Operator templates in C++

Question

If I want to create a function template, where the template parameter isn't used in the argument list, I can do it thusly:

template<T>
T myFunction()
{
//return some T
}

But the invocation must specify the 'T' to use, as the compiler doesn't know how to work it out.

myFunction<int>();

But, suppose I wanted to do something similar, but for the '[]' operator. template

T SomeObject::operator [ unsigned int ]
{
    //Return some T
}

Is there any way to invoke this operator?

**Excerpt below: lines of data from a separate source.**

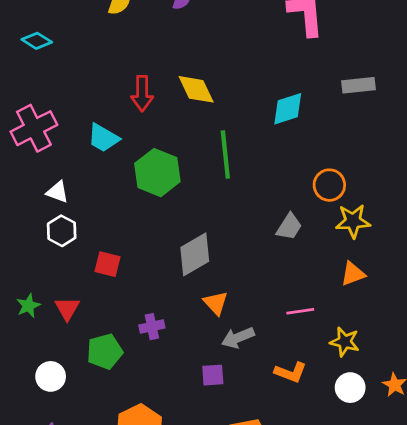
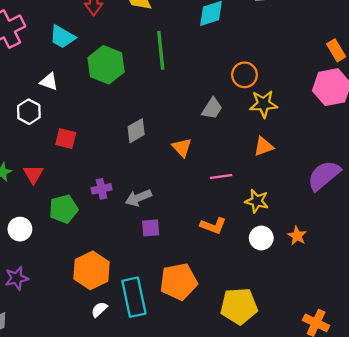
white triangle: (58, 192) -> (49, 82), moved
gray diamond: (195, 254) -> (136, 131), size x0.7
orange triangle: (216, 303) -> (182, 147), moved
gray arrow: (238, 338) -> (138, 198), moved

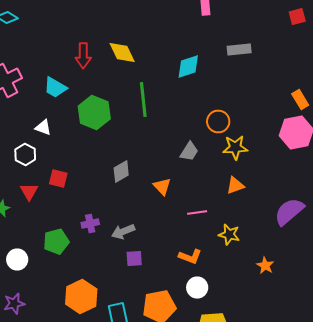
red triangle: (33, 174) -> (29, 192), moved
white circle: (261, 238) -> (197, 288), moved

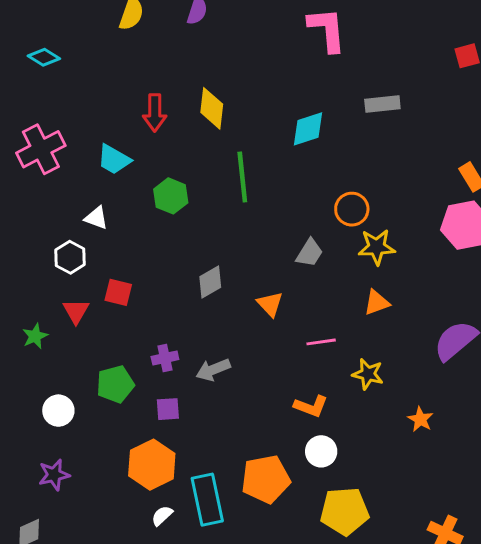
yellow diamond: (122, 52) -> (212, 108), turned 32
green hexagon: (94, 112) -> (171, 196), size x0.7
purple square: (134, 258) -> (168, 409), moved

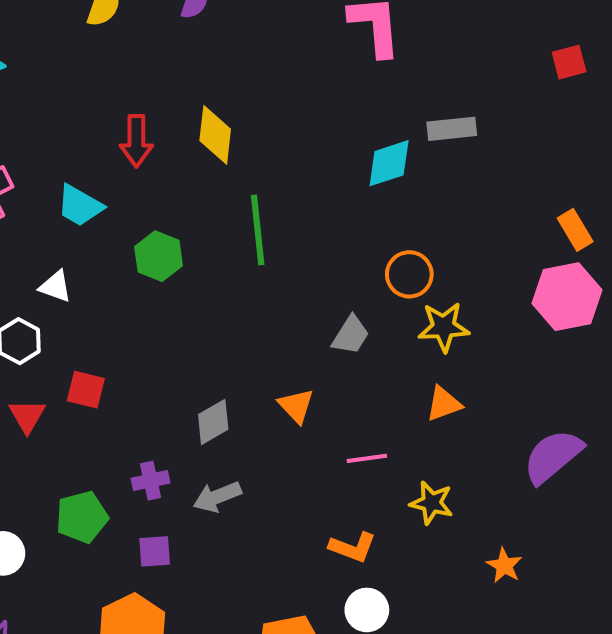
cyan diamond: (308, 129) -> (389, 163), moved
gray diamond: (210, 282) -> (213, 422), moved

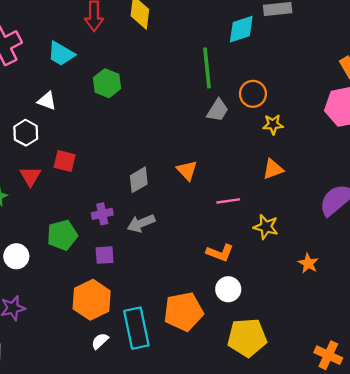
green line: (258, 230) -> (207, 68), moved
yellow star: (444, 327) -> (273, 124), size x0.7
gray trapezoid: (351, 335) -> (218, 110), moved

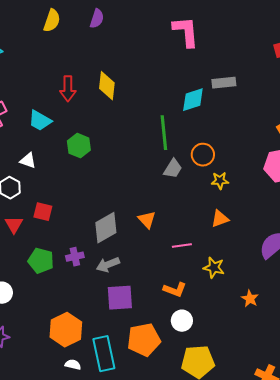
gray diamond: (139, 180) -> (106, 228), size x1.4
green pentagon: (62, 235) -> (41, 261), moved, turned 30
purple square: (105, 255) -> (120, 298), moved, size x1.6
white semicircle: (100, 341) -> (73, 365), turned 56

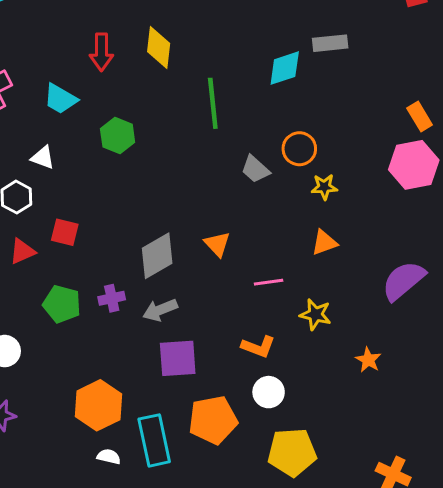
green line: (164, 133) -> (213, 103), moved
gray trapezoid: (173, 169) -> (255, 169), turned 100
red triangle: (14, 225) -> (22, 251), turned 36

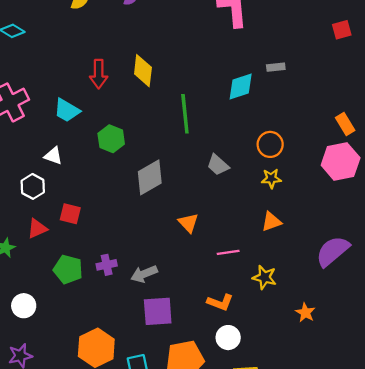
gray rectangle: (330, 43) -> (276, 67), size x0.7
orange circle: (299, 149) -> (270, 144), moved
gray diamond: (157, 256) -> (150, 177), moved

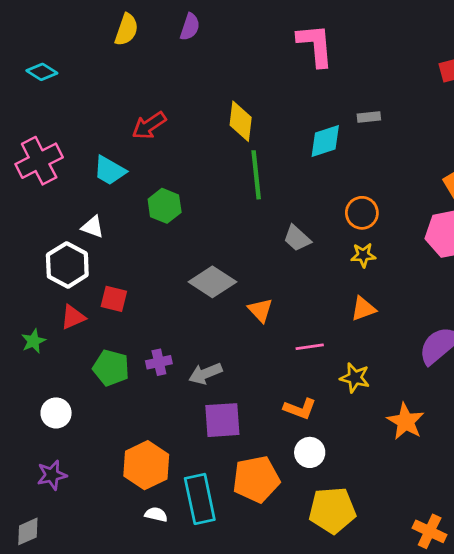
yellow diamond: (143, 71) -> (241, 121), moved
red arrow: (99, 74) -> (149, 125), turned 56
gray diamond: (150, 177) -> (212, 282), moved, turned 63
white hexagon: (33, 186) -> (67, 265), size x1.4
orange star: (305, 313) -> (406, 421), size x1.5

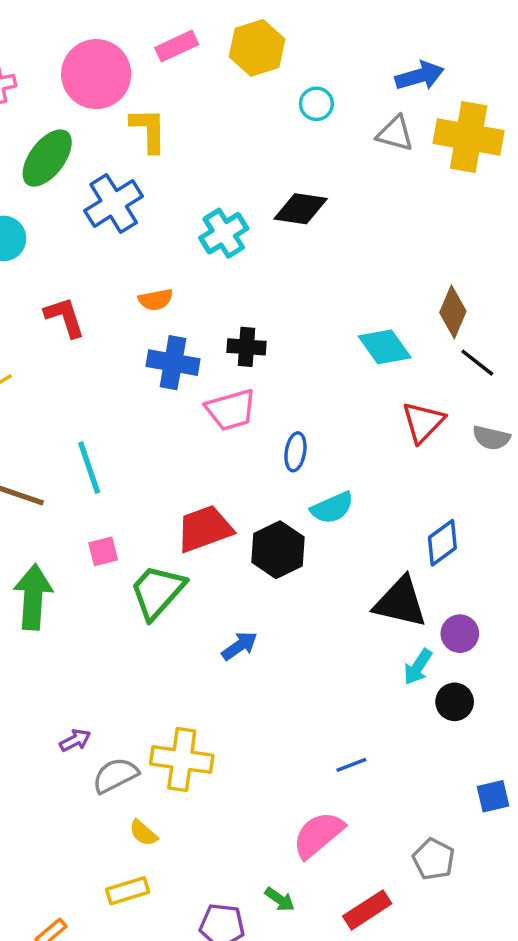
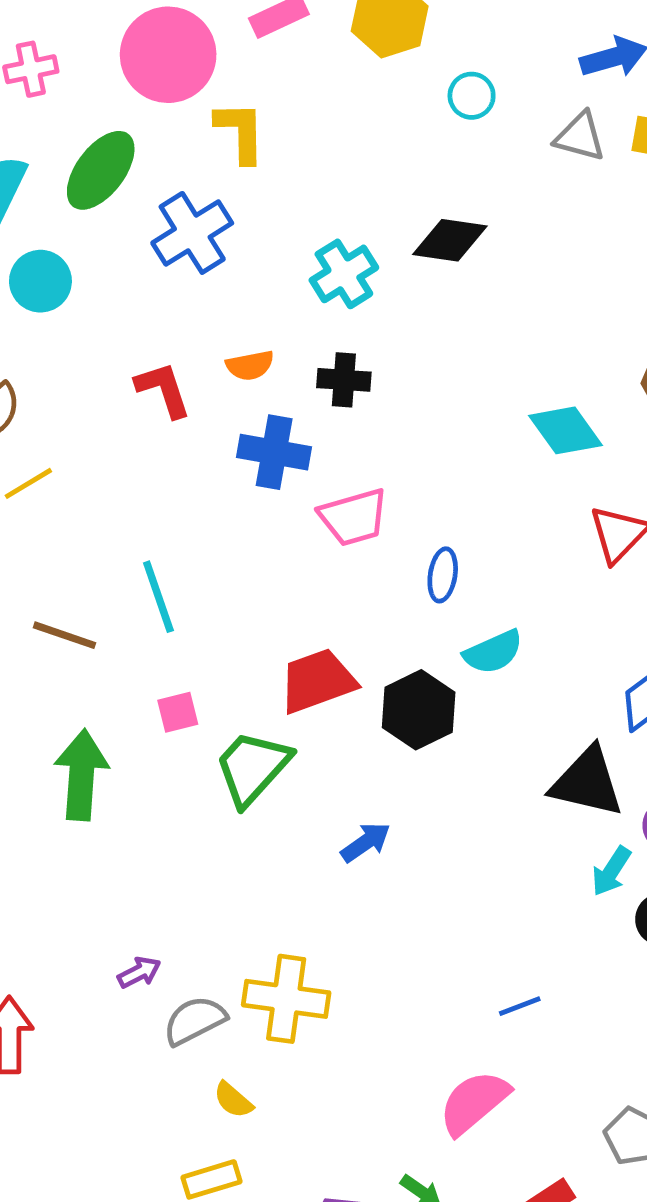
red L-shape: (65, 317) -> (163, 390), moved
black cross: (246, 347) -> (344, 380), moved

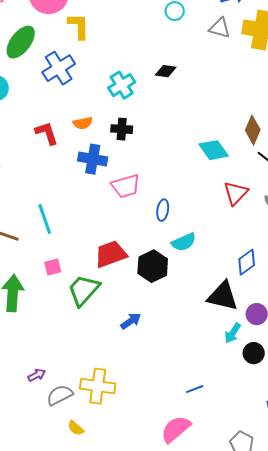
black diamond: (450, 240) -> (166, 71), size x0.7

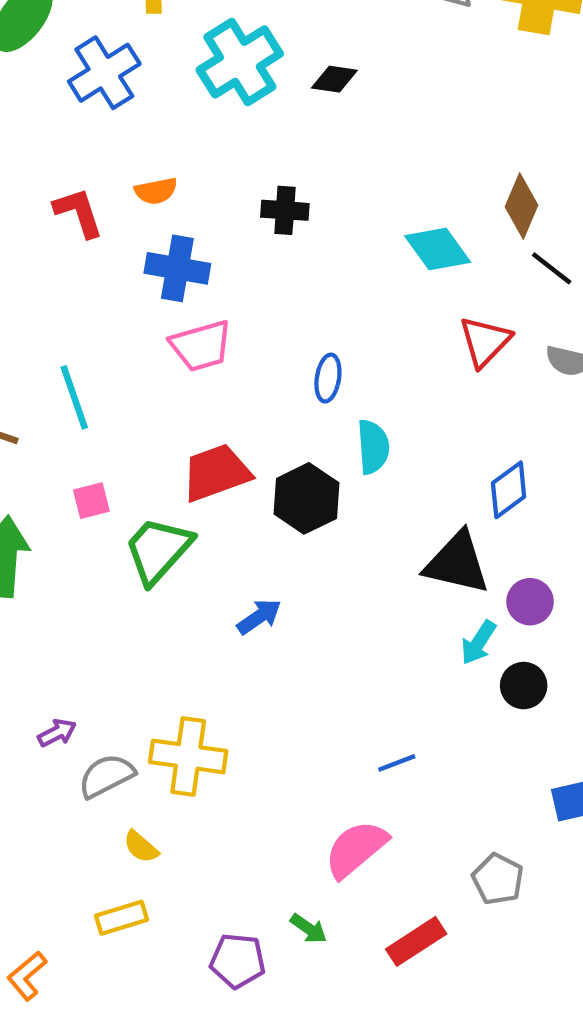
cyan cross: (122, 85) -> (240, 62), moved, size x1.4
black cross: (122, 129) -> (285, 210), moved
pink trapezoid: (126, 186) -> (201, 346), moved
cyan semicircle: (184, 242) -> (373, 447), turned -70

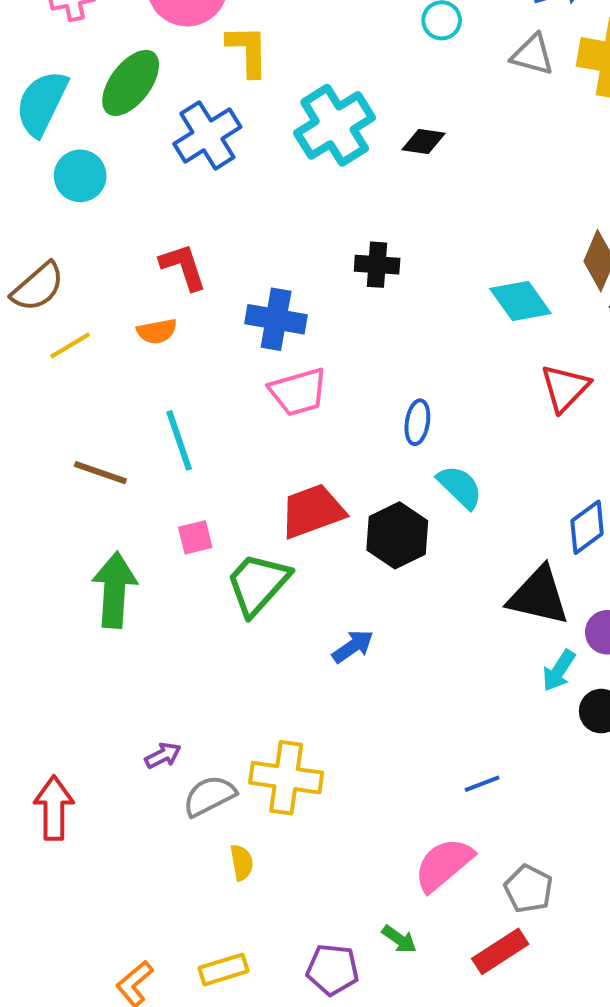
orange semicircle: (156, 191) -> (157, 331), moved
cyan semicircle: (373, 447) -> (460, 487), turned -42
yellow semicircle: (141, 847) -> (242, 863), turned -141
gray pentagon: (498, 879) -> (528, 889), moved
yellow rectangle: (122, 918) -> (224, 970), moved

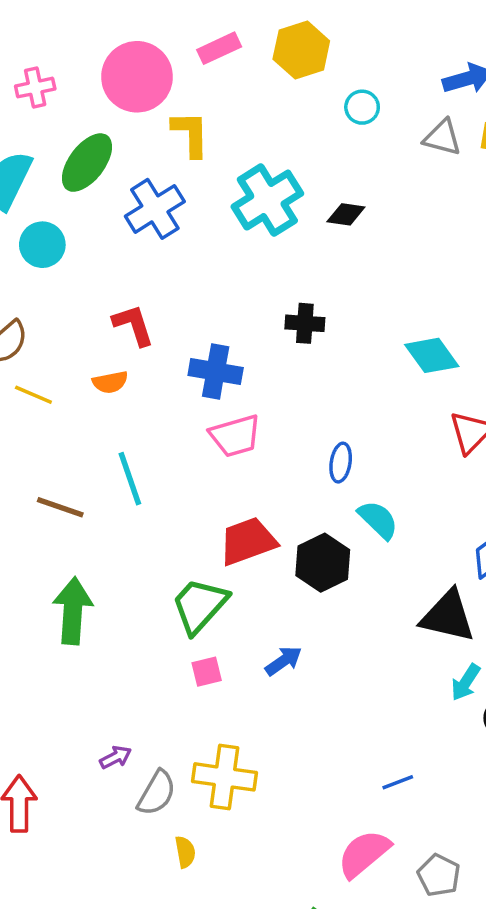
yellow line: (70, 345) -> (33, 395), turned 54
pink square: (195, 537) -> (207, 672), moved
gray semicircle: (209, 796) -> (157, 793), turned 147

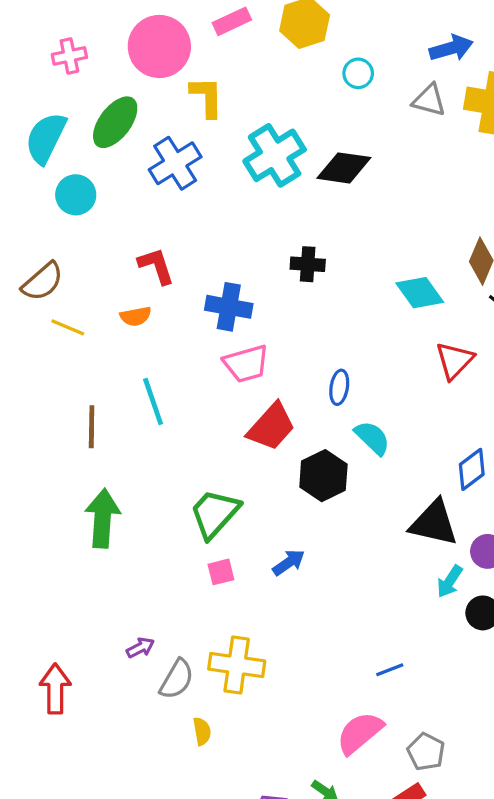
black diamond: (346, 214) -> (344, 168), size x1.6
brown line: (60, 507) -> (92, 427), turned 72
red trapezoid: (248, 541) -> (271, 427), moved, turned 152

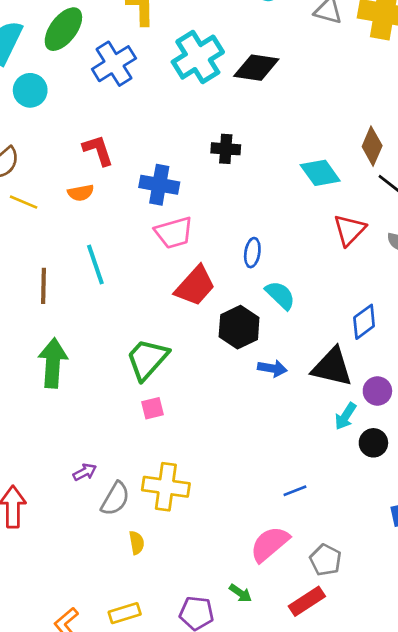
blue arrow: (289, 562) -> (272, 368), moved, turned 44

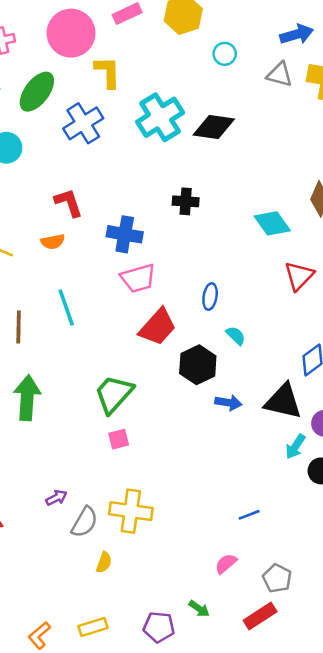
cyan semicircle: (280, 295) -> (236, 336), size x0.7
yellow semicircle: (137, 543) -> (104, 562), turned 30
pink semicircle: (270, 544) -> (226, 564), size x0.6

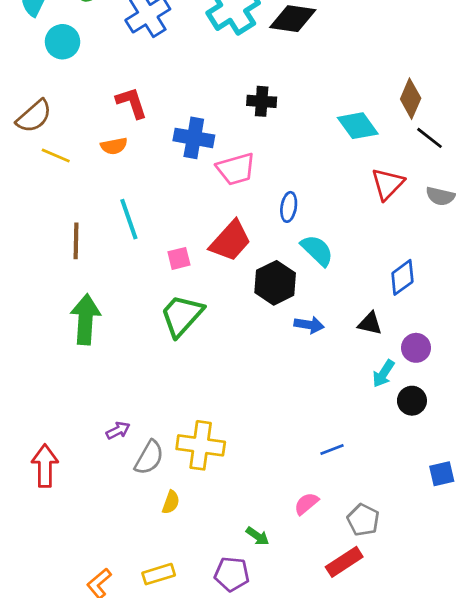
pink trapezoid: (138, 278) -> (236, 169), moved
cyan semicircle: (236, 336) -> (317, 250), size x1.5
black triangle: (283, 401) -> (370, 323), size x0.6
pink square: (119, 439) -> (179, 258), moved
green arrow: (199, 609) -> (258, 536), moved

This doesn't appear valid:

SomeObject a;
a<int>[3];

Answer 1

Like with any operator, the function name is operator@, so:

a.operator[]<int>(3);

Answer 2

You can use a.operator[]<int>(1); But why do you want this?

Answer 3

This should work:

class C
{
public:
    template <class T>
    T operator[](int n)
    {
        return T();
    }
};

void foo()
{
    C c;

    int x = c.operator[]<int>(0);
}

But it's of no real value because you'd always have to specify the type, and so it looks like a very ugly function call - the point of an operator overload is to look like an operator invocation.

Answer 4

This may not be an optimal solution, but you could directly call the operator as such:

a.operator[](3);

I tried this in g++ with the following test:

class MyClass {
public:
   template<class T>
   T operator[](unsigned int) {
      // do something
      return T();
   }
};

int main(int argc, char* argv[]) {
   MyClass test;
   test.operator[]<int>(0);
   //test<int>[0]; // doesn't compile, as you mentioned
   return 0;
}

Answer 5

If you need to define operator[] then probably define the template at the class level. Something like this:

template<class T>
class C
{
public:
    T operator[](int n)
    {
        return T();
    }
};

int  main()
{
    C<int> c;

    int x = c[0];

    return 0;
}

Answer 6

I have a hard time coming up with an example where this would be needed (couldn't you just overload the operator instead?), but here's my thoughts anyway:

Since you cannot use the infix operator syntax with templatized operators, you might want to do the template instantiation before you call the operator. A proxy might be a way to do this.

class some_class {
private:
  template<class T> class proxy {
    some_class* that_;
  public:
    proxy(some_class* that) : that_(that) {}
    T& operator[](std::size_type idx) {return that->get<T>(idx);}
  };

  template<class T> class const_proxy {
    some_class* that_;
  public:
    proxy(const some_class* that) : that_(that) {}
    const T& operator[](std::size_type idx) const {return that->get<T>(idx);}
  };

  template< typename T >       proxy<T> get_array()       {return proxy<T>(this);}
  template< typename T > const_proxy<T> get_array() const {return proxy<T>(this);}

  template< typename T >       T& get(std::size_t idx)       {/* whatever */}
  template< typename T > const T& get(std::size_t idx) const {/* whatever */}
};

// This is a lousy use case. 
// Did I already say I have a hard time imagining how to use this? 
template< typename T >
void f(some_class& some_object, sid::size_t idx)
{
   T& = some_object.get_array<T>()[idx];
}

Answer 7

Boost.Program_options uses this neat syntax:

int& i = a["option"].as<int>();

Which is achieved with something like this:

class variable_value 
{
public:
   variable_value(const boost::any& value) : m_value(value) {}

   template<class T>
   const T& as() const {
       return boost::any_cast<const T&>(m_value);
   }

   template<class T>
   T& as() {
       return boost::any_cast<T&>(m_value);
   }

private:
    boost::any m_value;
};

class variables_map 
{
public:
    const variable_value& operator[](const std::string& name) const
    {
        return m_variables[name];
    }

    variable_value& operator[](const std::string& name)
    {
        return m_variables[name];
    }

private:
    std::map<std::string, variable_value> m_variables;
};

You could adapt this idea to suit your own needs.